— Data extracts —
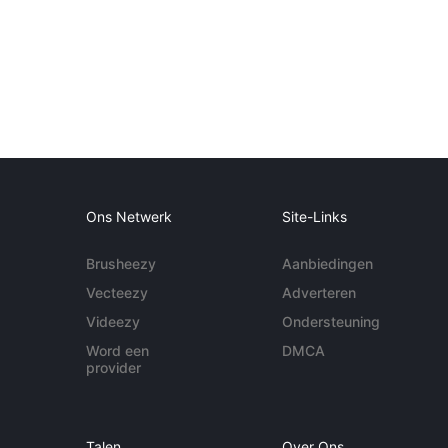
Ons Netwerk
Site-Links
Brusheezy
Aanbiedingen
Vecteezy
Adverteren
Videezy
Ondersteuning
Word een
DMCA
provider
Talen
Over Ons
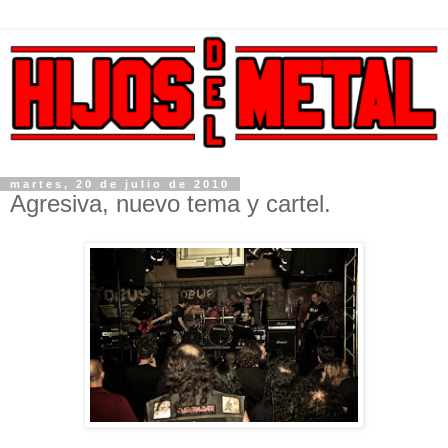
martes, 20 de julio de 2010
Agresiva, nuevo tema y cartel.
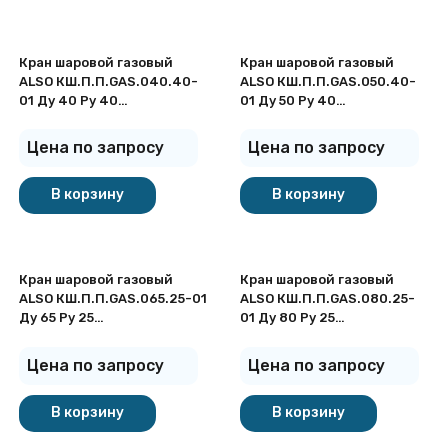
Кран шаровой газовый
Кран шаровой газовый
ALSO КШ.П.П.GAS.040.40-
ALSO КШ.П.П.GAS.050.40-
01 Ду 40 Ру 40
01 Ду 50 Ру 40
полнопроходный под
полнопроходный под
приварку
приварку
Цена по запросу
Цена по запросу
В корзину
В корзину
Кран шаровой газовый
Кран шаровой газовый
ALSO КШ.П.П.GAS.065.25-01
ALSO КШ.П.П.GAS.080.25-
Ду 65 Ру 25
01 Ду 80 Ру 25
полнопроходный под
полнопроходный под
приварку
приварку
Цена по запросу
Цена по запросу
В корзину
В корзину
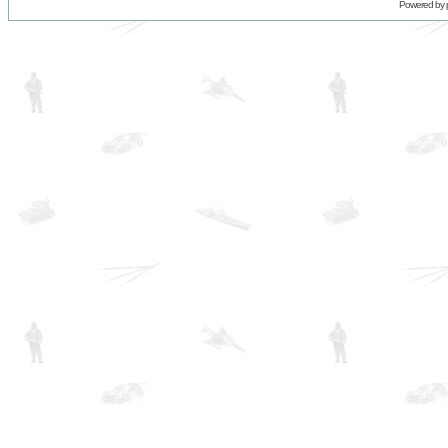
Powered by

— Problem description —
From the first line to the last, repeat the data above exactly and leave the pictures out.

— Result for this task —
Ons Netwerk
Site-Links
Brusheezy
Aanbiedingen
Vecteezy
Adverteren
Videezy
Ondersteuning
Word een
DMCA
provider
Talen
Over Ons
martes, 20 de julio de 2010
Agresiva, nuevo tema y cartel.
Кран шаровой газовый
Кран шаровой газовый
ALSO КШ.П.П.GAS.040.40-
ALSO КШ.П.П.GAS.050.40-
01 Ду 40 Ру 40
01 Ду 50 Ру 40
полнопроходный под
полнопроходный под
приварку
приварку
Цена по запросу
Цена по запросу
В корзину
В корзину
Кран шаровой газовый
Кран шаровой газовый
ALSO КШ.П.П.GAS.065.25-01
ALSO КШ.П.П.GAS.080.25-
Ду 65 Ру 25
01 Ду 80 Ру 25
полнопроходный под
полнопроходный под
приварку
приварку
Цена по запросу
Цена по запросу
В корзину
В корзину
Powered by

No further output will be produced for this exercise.